GIVEN INFORMATION section start
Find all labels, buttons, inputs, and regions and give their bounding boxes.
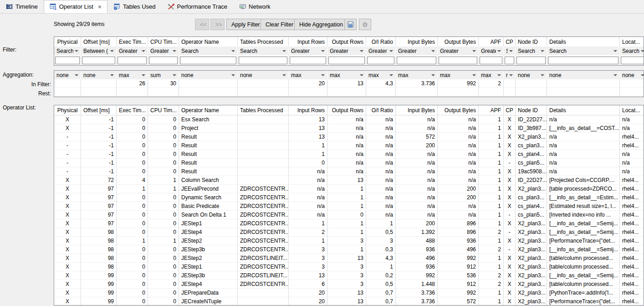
table-row[interactable]: X9700Basic PredicateZDRCOSTCENTR...n/a1n… [54, 202, 644, 211]
filter-operator-select[interactable]: Search [54, 47, 81, 55]
table-row[interactable]: X9700Dynamic SearchZDRCOSTCENTR...n/a1n/… [54, 193, 644, 202]
next-page-button[interactable]: >> [210, 19, 225, 30]
filter-input[interactable] [180, 57, 236, 64]
tab-performance-trace[interactable]: Performance Trace [162, 0, 234, 13]
table-row[interactable]: X9900JEStep3bZDRCOSTLINEIT...1330,299253… [54, 271, 644, 280]
column-header[interactable]: Exec Tim... [117, 105, 148, 115]
filter-operator-select[interactable]: Between ( [81, 47, 117, 55]
table-row[interactable]: X9900JECreateNTuple20130,73.7365721XX2_p… [54, 297, 644, 306]
filter-operator-select[interactable]: Greater [438, 47, 479, 55]
filter-input[interactable] [290, 57, 326, 64]
table-row[interactable]: X-100Esx Search13n/an/an/an/a1XID_22D27.… [54, 115, 644, 124]
filter-operator-select[interactable]: Search [620, 47, 644, 55]
column-header[interactable]: Operator Name [179, 105, 238, 115]
column-header[interactable]: Tables Processed [238, 105, 289, 115]
aggregation-operator-select[interactable]: none [504, 71, 516, 79]
column-header[interactable]: Details [547, 105, 620, 115]
table-row[interactable]: --100Resultn/an/an/an/an/a1X19ac5908...n… [54, 167, 644, 176]
settings-button[interactable]: ⚙ [359, 19, 371, 30]
aggregation-operator-select[interactable]: max [289, 71, 327, 79]
aggregation-operator-select[interactable]: max [396, 71, 438, 79]
filter-input[interactable] [621, 57, 644, 64]
table-row[interactable]: X9811JEStep2ZDRCOSTCENTR...1334889361XX2… [54, 237, 644, 245]
prev-page-button[interactable]: << [195, 19, 209, 30]
filter-input[interactable] [367, 57, 394, 64]
aggregation-operator-select[interactable]: none [547, 71, 620, 79]
table-row[interactable]: --100Result1n/an/an/an/a1Xcs_plan4...n/a… [54, 150, 644, 159]
aggregation-operator-select[interactable]: max [327, 71, 366, 79]
filter-operator-select[interactable]: Search [179, 47, 238, 55]
aggregation-operator-select[interactable]: max [438, 71, 479, 79]
close-tab-icon[interactable]: × [98, 4, 102, 10]
filter-input[interactable] [439, 57, 477, 64]
filter-input[interactable] [505, 57, 514, 64]
column-header[interactable]: Output Bytes [438, 105, 479, 115]
column-header[interactable]: Input Bytes [396, 105, 438, 115]
aggregation-operator-select[interactable]: none [81, 71, 117, 79]
filter-input[interactable] [149, 57, 178, 64]
table-row[interactable]: X9700JEStep1ZDRCOSTCENTR...1112008961XX2… [54, 219, 644, 228]
table-row[interactable]: --100Result1n/an/a200n/a1Xcs_plan3...n/a… [54, 141, 644, 150]
clear-filter-button[interactable]: Clear Filter [261, 19, 298, 30]
column-header[interactable]: Output Rows [327, 105, 366, 115]
table-row[interactable]: X9800JEStep4ZDRCOSTCENTR...210,51.392896… [54, 228, 644, 237]
table-row[interactable]: X9800JEStep1ZDRCOSTCENTR...3319369121XX2… [54, 263, 644, 271]
filter-operator-select[interactable]: Greater [366, 47, 396, 55]
column-header[interactable]: O/I Ratio [366, 105, 396, 115]
hide-aggregation-button[interactable]: Hide Aggregation [294, 19, 348, 30]
aggregation-operator-select[interactable]: sum [148, 71, 179, 79]
filter-input[interactable] [239, 57, 287, 64]
apply-filter-button[interactable]: Apply Filter [226, 19, 265, 30]
aggregation-operator-select[interactable]: max [117, 71, 148, 79]
filter-operator-select[interactable]: Search [547, 47, 620, 55]
column-header[interactable]: CPU Tim... [148, 105, 179, 115]
tab-operator-list[interactable]: Operator List× [44, 0, 107, 13]
filter-operator-select[interactable]: Greater [327, 47, 366, 55]
filter-operator-select[interactable]: Search [516, 47, 547, 55]
column-header[interactable]: Offset [ms] [81, 105, 117, 115]
column-header[interactable]: Physical [54, 105, 81, 115]
cell: X [504, 202, 516, 211]
table-row[interactable]: X9900JEStep4ZDRCOSTCENTR...630,51.448912… [54, 280, 644, 289]
filter-operator-select[interactable]: Greater [289, 47, 327, 55]
table-row[interactable]: X-100Project13n/an/an/an/a1XID_3b987...[… [54, 124, 644, 133]
filter-input[interactable] [516, 57, 546, 64]
aggregation-operator-select[interactable]: none [516, 71, 547, 79]
table-row[interactable]: X9800JEStep3bZDRCOSTCENTR...310,39364962… [54, 245, 644, 254]
column-header[interactable]: Input Rows [289, 105, 327, 115]
filter-input[interactable] [480, 57, 502, 64]
filter-input[interactable] [328, 57, 365, 64]
filter-input[interactable] [55, 57, 80, 64]
table-row[interactable]: --100Result13n/an/a572n/a1XX2_plan3...n/… [54, 133, 644, 141]
filter-operator-select[interactable]: Greater [148, 47, 179, 55]
aggregation-operator-select[interactable]: none [54, 71, 81, 79]
table-row[interactable]: X9711JEEvalPrecondZDRCOSTCENTR...n/a1n/a… [54, 185, 644, 193]
table-row[interactable]: --100Result0n/an/an/an/a1-cs_plan5...n/a… [54, 159, 644, 167]
aggregation-operator-select[interactable]: none [238, 71, 289, 79]
aggregation-operator-select[interactable]: max [366, 71, 396, 79]
filter-input[interactable] [397, 57, 436, 64]
column-header[interactable]: CP [504, 105, 516, 115]
column-header[interactable]: APF [479, 105, 504, 115]
tab-network[interactable]: Network [233, 0, 276, 13]
aggregation-operator-select[interactable]: none [620, 71, 644, 79]
table-row[interactable]: X9800JEStep2ZDRCOSTLINEIT...3134,3496992… [54, 254, 644, 263]
tab-timeline[interactable]: Timeline [0, 0, 44, 13]
filter-operator-select[interactable]: Search [504, 47, 516, 55]
filter-operator-select[interactable]: Greater [396, 47, 438, 55]
save-button[interactable] [344, 19, 357, 30]
tab-tables-used[interactable]: Tables Used [107, 0, 162, 13]
aggregation-operator-select[interactable]: max [479, 71, 504, 79]
table-row[interactable]: X9900JEPrepareData20130,73.7369921XX2_pl… [54, 289, 644, 297]
filter-operator-select[interactable]: Greater [479, 47, 504, 55]
column-header[interactable]: Locat... [620, 105, 644, 115]
filter-input[interactable] [118, 57, 147, 64]
filter-input[interactable] [82, 57, 115, 64]
filter-operator-select[interactable]: Greater [117, 47, 148, 55]
aggregation-operator-select[interactable]: none [179, 71, 238, 79]
filter-operator-select[interactable]: Search [238, 47, 289, 55]
table-row[interactable]: X9700Search On Delta 1ZDRCOSTCENTR...n/a… [54, 211, 644, 219]
table-row[interactable]: X7241Column Searchn/a13n/an/an/a1XID_22D… [54, 176, 644, 185]
filter-input[interactable] [548, 57, 618, 64]
column-header[interactable]: Node ID [516, 105, 547, 115]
GIVEN INFORMATION section end
*TRY IT*
When the word "page" appears in a line of the listing, pull that line out.

*WRITTEN ANSWER*
next-page-button[interactable]: >> [210, 19, 225, 30]
prev-page-button[interactable]: << [195, 19, 209, 30]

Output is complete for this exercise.